We recall these infamous injuries, but the bulk numbers are just as staggering.

As a result, the NFL has taken steps to try and limit kickoff injuries by limiting kickoff returns, which brings us back to my original observation. By moving the kickoff spot up from the 30-yard line to the 35-yard line in 2011, the league made it easier for kickers to kick the ball out of the opponent’s end zone for a touchback.

By granting the receiving team the ball at its 25-yard line instead of the 20-yard line for touchbacks, the league used an incentive to nudge teams into instructing their returners to settle for touchbacks more often.

These changes have produced the patterns seen in that Arizona-Philadelphia contest, where exciting kickoff returns rarely occurred.

The NFL’s stance on the kickoff injury plague is more than understandable, both in its concern for the safety of its players and for the NFL brand — films like “Concussion” have documented the NFL’s safety risks and may dissuade parents from allowing their kids to put on a helmet.

Today’s kickoffs are, in aggregate, a waste of time, and the NFL should seriously ponder getting rid of them all together.

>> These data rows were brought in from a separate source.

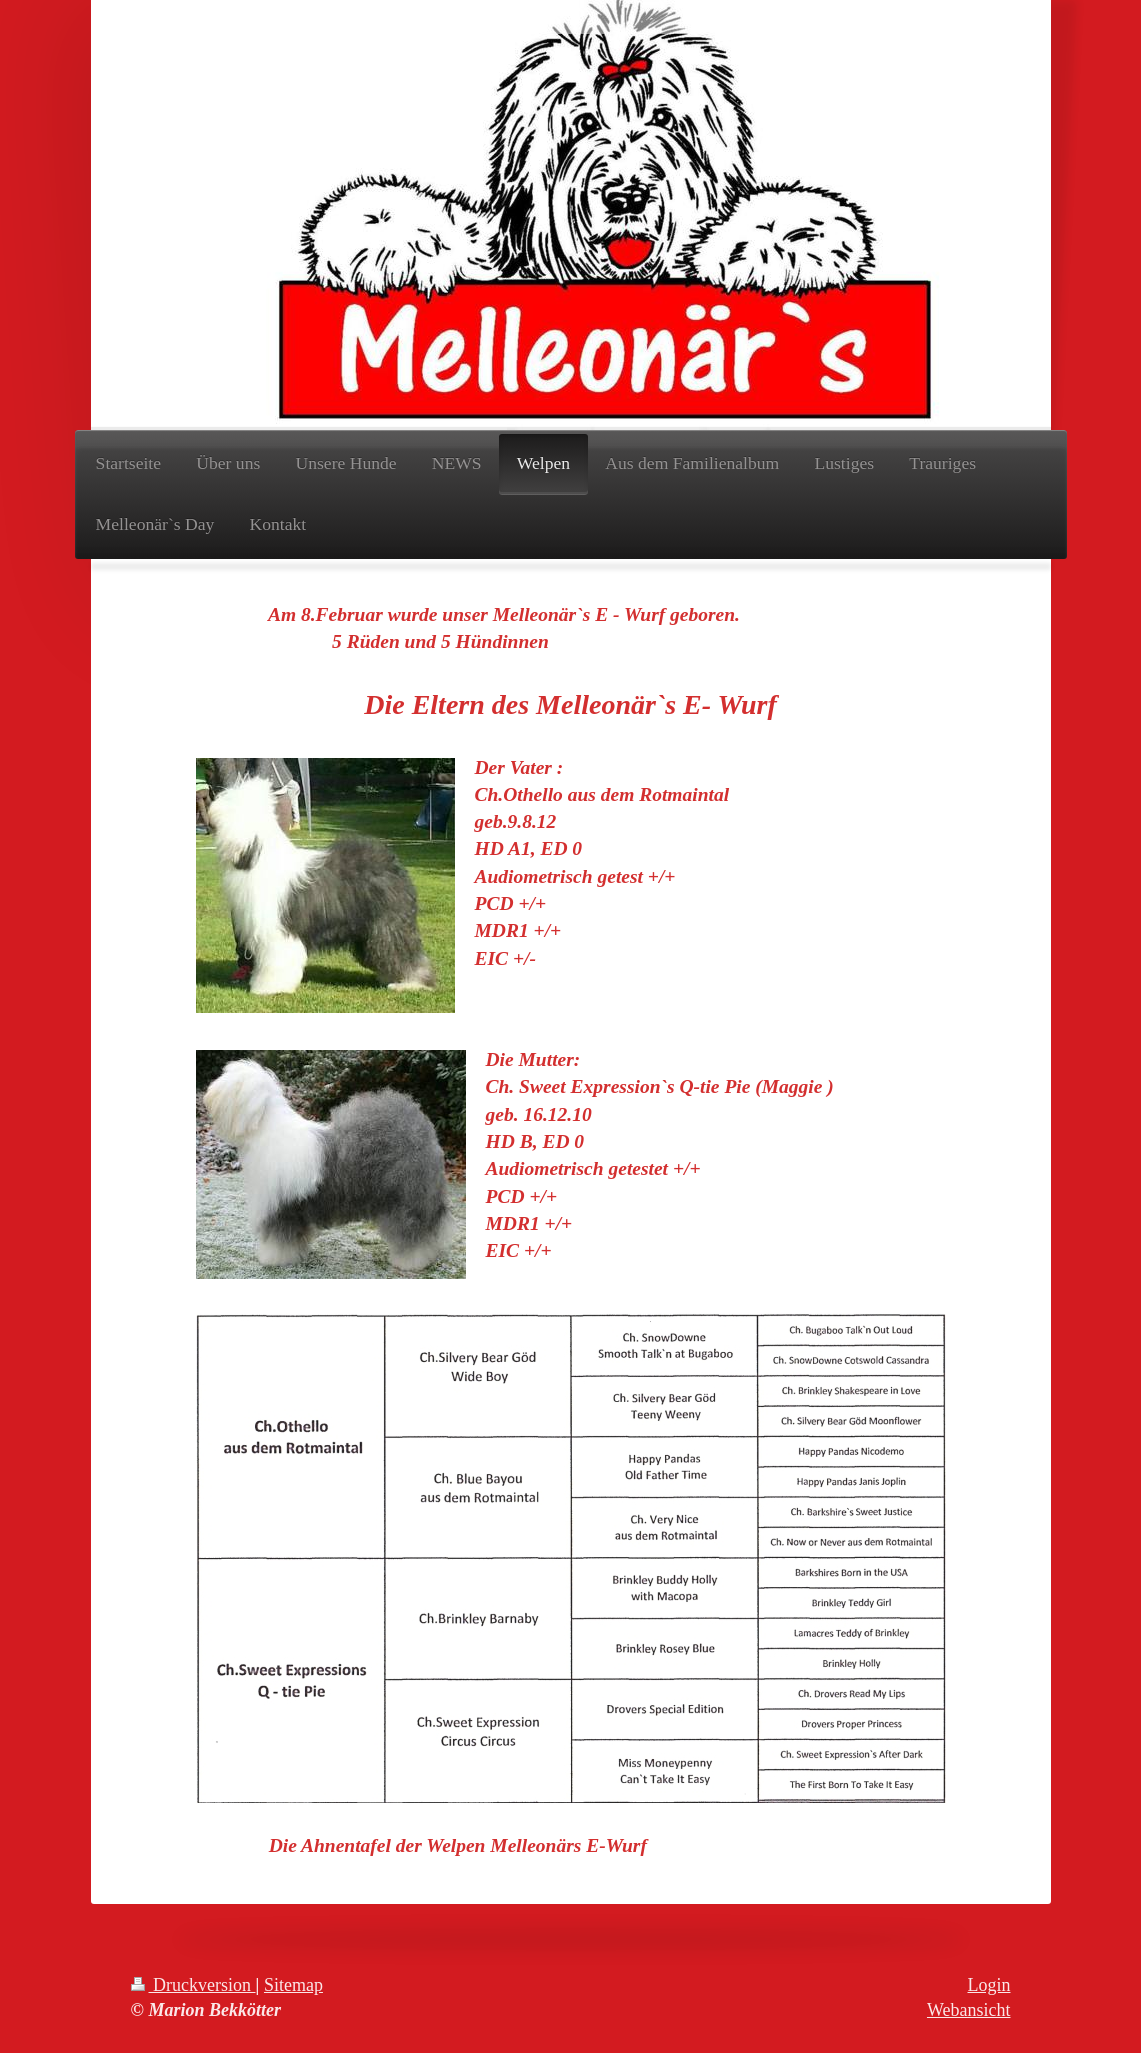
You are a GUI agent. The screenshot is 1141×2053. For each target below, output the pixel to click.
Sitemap (293, 1985)
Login (989, 1985)
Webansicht (969, 2010)
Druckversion (193, 1985)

The slimmer and slimmer likelihood of a dynamic kickoff return for a touchdown does not outweigh both the injury risk and the time allocation associated with kickoffs.

Since the large majority of drives after a score and starts after a half begin with a kickoff anyway, the offense should just automatically have 1st-and-10 at their own 25-yard line. That way, players can stay safer, and fans can get to the real action much more quickly.

Ben Goodman is a sophomore in the School of Foreign Service. “WHAT’S THE CALL?” appears every other Friday.